What an incredible mess!

Almost done here.

I got my fire going and by 3:00 AM I had the place up to 45* inside and was able to sleep comfortably. All I could think of was how bad this would have been had I arrived in the dark. Anything like this is worse in the dark and when you are so cold that you're shaking from head to toes it seems even worse than it is.

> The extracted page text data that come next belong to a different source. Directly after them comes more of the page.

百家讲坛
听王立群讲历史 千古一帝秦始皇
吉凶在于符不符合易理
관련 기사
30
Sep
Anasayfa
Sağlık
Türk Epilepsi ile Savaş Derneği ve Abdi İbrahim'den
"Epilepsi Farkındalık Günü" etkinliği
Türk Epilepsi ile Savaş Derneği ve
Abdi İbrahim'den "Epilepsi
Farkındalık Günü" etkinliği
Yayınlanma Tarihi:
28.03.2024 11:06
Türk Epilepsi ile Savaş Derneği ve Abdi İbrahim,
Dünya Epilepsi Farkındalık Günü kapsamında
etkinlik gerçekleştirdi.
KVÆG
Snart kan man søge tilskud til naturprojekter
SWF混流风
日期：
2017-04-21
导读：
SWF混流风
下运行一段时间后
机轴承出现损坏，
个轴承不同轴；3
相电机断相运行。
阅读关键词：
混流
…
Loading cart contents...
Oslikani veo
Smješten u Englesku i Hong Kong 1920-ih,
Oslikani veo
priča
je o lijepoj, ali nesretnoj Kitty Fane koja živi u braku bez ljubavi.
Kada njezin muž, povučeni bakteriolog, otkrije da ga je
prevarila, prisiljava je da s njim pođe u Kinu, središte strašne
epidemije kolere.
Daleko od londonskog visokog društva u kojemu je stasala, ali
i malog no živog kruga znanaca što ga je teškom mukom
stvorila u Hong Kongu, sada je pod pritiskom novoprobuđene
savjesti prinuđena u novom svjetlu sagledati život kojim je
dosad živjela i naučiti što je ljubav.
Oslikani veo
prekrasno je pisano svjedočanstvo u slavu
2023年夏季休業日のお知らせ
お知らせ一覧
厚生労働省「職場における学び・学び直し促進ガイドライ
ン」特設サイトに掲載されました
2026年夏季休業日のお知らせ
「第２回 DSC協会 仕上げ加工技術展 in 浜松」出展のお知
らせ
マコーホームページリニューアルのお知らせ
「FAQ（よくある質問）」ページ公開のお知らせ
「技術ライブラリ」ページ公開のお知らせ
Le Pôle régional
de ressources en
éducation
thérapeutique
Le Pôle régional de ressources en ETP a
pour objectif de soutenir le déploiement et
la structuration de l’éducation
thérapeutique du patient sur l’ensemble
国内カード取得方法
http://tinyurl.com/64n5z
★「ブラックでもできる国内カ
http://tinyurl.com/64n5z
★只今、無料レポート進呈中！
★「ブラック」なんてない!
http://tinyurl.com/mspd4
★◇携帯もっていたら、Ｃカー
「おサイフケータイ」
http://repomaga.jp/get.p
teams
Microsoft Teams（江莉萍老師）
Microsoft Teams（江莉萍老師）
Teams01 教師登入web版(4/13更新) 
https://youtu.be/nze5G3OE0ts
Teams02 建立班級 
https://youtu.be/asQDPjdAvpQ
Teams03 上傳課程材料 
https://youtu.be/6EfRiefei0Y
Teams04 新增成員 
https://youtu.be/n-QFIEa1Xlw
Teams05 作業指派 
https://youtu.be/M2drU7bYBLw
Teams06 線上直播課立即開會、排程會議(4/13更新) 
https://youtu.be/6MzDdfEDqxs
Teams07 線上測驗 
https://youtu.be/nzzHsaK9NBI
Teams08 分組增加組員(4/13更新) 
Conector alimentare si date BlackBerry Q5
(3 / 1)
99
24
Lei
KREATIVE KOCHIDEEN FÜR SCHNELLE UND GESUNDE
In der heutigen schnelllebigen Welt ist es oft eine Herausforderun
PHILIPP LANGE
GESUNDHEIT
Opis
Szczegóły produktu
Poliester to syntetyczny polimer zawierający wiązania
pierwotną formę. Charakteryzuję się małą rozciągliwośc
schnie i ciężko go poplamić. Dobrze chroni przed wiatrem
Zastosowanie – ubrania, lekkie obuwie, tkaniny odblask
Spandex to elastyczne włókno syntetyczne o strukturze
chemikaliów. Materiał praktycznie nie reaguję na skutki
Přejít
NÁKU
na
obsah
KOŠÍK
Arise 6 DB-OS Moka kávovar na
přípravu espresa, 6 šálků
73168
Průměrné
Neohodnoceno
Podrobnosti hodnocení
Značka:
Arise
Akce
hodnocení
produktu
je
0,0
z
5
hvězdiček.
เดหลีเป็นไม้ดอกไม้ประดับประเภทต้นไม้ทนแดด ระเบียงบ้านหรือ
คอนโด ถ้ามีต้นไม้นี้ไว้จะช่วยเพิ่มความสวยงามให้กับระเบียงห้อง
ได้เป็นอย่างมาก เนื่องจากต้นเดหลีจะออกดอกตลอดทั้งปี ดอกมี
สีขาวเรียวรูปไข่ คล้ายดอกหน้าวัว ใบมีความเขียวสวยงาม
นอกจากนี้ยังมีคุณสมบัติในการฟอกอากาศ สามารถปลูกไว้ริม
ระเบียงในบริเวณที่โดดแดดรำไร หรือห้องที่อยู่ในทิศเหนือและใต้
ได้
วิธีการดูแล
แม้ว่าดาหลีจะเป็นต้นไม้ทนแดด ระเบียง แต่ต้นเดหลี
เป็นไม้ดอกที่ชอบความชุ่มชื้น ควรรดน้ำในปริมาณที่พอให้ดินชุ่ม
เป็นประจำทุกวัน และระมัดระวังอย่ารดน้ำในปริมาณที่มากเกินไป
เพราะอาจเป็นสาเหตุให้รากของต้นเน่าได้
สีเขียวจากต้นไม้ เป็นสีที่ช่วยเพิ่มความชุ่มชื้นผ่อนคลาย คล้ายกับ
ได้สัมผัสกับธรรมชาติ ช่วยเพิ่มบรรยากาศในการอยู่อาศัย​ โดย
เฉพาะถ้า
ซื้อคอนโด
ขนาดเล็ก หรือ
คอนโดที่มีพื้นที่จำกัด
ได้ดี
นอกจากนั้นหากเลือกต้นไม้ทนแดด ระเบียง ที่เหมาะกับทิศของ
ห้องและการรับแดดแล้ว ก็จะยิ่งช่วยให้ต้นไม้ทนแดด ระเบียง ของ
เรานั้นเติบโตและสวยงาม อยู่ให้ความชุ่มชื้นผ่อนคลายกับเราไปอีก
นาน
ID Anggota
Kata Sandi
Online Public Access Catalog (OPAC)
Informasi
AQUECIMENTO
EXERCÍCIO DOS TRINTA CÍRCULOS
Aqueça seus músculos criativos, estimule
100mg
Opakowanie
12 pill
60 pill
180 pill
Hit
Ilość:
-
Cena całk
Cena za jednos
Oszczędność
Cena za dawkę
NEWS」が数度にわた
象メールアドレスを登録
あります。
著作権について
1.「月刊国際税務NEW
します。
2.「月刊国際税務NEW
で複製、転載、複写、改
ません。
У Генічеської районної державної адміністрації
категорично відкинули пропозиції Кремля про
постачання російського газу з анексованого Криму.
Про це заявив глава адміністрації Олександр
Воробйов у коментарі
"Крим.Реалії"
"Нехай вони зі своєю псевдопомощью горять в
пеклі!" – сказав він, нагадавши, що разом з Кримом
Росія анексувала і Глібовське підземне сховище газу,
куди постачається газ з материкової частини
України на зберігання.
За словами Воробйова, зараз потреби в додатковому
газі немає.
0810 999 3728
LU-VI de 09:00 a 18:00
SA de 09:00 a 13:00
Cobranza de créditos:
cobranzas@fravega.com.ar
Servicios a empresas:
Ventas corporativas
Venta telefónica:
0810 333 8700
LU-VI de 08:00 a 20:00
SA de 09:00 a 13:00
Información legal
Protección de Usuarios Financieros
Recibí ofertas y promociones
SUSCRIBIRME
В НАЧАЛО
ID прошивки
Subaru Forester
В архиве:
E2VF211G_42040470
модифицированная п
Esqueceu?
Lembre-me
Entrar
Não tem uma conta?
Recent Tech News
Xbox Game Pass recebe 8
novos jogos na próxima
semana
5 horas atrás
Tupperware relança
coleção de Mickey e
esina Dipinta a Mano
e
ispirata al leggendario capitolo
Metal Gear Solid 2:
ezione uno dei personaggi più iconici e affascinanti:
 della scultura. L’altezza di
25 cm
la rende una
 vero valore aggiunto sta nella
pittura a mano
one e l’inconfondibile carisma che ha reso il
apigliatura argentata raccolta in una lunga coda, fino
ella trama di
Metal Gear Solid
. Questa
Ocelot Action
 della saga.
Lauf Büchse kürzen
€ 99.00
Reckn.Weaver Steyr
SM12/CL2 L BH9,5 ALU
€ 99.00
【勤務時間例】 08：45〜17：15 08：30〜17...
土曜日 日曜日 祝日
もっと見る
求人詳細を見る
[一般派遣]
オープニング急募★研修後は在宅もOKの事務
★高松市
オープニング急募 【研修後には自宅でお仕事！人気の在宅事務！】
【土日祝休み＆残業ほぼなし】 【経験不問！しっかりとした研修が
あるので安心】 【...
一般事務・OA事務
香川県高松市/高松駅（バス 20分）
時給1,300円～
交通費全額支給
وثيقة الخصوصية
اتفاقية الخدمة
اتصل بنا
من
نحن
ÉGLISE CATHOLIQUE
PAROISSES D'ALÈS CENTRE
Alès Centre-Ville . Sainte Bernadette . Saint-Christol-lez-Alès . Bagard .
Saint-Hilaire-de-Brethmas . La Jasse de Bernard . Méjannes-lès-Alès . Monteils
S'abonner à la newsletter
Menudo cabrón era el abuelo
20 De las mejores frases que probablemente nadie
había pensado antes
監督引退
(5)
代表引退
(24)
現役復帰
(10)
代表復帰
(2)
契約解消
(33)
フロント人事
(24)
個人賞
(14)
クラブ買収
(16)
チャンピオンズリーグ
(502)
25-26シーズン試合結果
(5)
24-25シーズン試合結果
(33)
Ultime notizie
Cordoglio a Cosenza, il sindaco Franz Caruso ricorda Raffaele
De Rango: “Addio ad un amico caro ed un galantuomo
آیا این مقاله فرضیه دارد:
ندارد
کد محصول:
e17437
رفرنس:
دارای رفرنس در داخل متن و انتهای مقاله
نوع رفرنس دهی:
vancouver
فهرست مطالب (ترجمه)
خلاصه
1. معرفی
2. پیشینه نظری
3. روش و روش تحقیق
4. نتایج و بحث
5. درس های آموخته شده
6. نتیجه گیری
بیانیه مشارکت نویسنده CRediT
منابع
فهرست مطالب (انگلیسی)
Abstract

I'll leave that as this entry and continue with things in the pages that follow. The weather did take a turn to the warm, too warm by the end of January but the first 2 weeks things were a steady negative reading on the thermometer. What a start that was with the ice in the stove

Your comments are most welcome.


  1. jaybo41's Avatar
    What a wonderful read Ard! You have quite the way with words! I always feel as though I'm the one experiencing the things you write about. I'm looking forward to parts 2 and 3. That's certainly not the kind of thing you want to experience when you arrive at camp, especially in those conditions.
  2. fyshstykr's Avatar
    Burrrrr! I'm shivering from just reading this Ard.....Oh, wait a minute I changed the rotation of all the ceiling fans yesterday. Certainly helped with the effect though.

    Great reading as always my friend, keep it up.
  3. Ard's Avatar

    You know why that stove was full of water but I decided against mentioning the 'why I hadn't replaced the stove pipe cap'. I did however get a Warner 32' Type I ladder out there and secure it so this will not reoccur!
  4. Ard's Avatar

    Your comments are one of the things that make this forum rewarding to me.
  5. jpbfly's Avatar
    Wow Ard!you did a great job inside and outside the cabin.Was looking forward to seeing pics and reading you reportGood Boss was there to keep you company.Your stovefreezer is amazing
  6. gunner's Avatar
    You must be related to Jack London --we're there, thanks to you. Great reading, as always!